◆ What you will do:
After finding the line containing "Uvádzajúci uvádza bod (188, 2163)" below, please output that line and each following one through the line containing "Kontakt (440, 9)", exactly as written.

____________

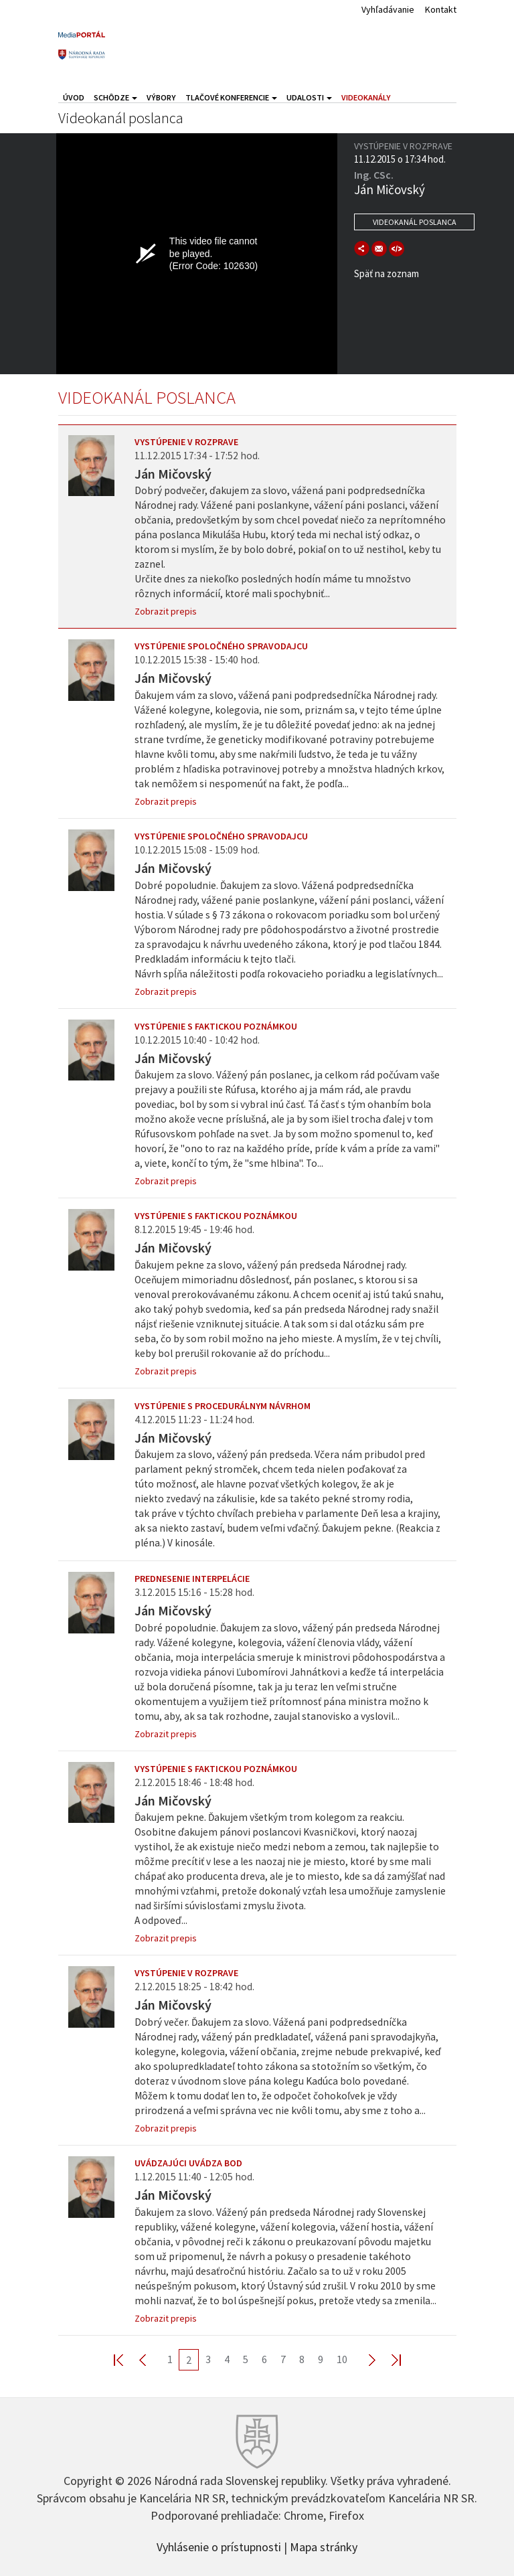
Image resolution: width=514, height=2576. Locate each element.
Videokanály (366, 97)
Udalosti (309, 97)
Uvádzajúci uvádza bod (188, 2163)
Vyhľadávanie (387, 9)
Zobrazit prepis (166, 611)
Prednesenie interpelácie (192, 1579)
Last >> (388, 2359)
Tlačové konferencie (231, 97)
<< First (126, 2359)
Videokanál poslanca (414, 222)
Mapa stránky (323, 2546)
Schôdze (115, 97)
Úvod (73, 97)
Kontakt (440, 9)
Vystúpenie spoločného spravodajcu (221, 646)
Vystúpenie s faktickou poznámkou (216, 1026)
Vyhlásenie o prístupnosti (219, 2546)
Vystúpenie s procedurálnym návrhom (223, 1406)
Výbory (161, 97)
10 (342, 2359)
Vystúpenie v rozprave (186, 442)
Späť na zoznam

____________

◆ Written answer:
Uvádzajúci uvádza bod (188, 2163)
Vyhľadávanie (387, 9)
Zobrazit prepis (166, 611)
Prednesenie interpelácie (192, 1579)
Last >> (388, 2359)
Tlačové konferencie (231, 97)
<< First (126, 2359)
Videokanál poslanca (414, 222)
Mapa stránky (323, 2546)
Schôdze (115, 97)
Úvod (73, 97)
Kontakt (440, 9)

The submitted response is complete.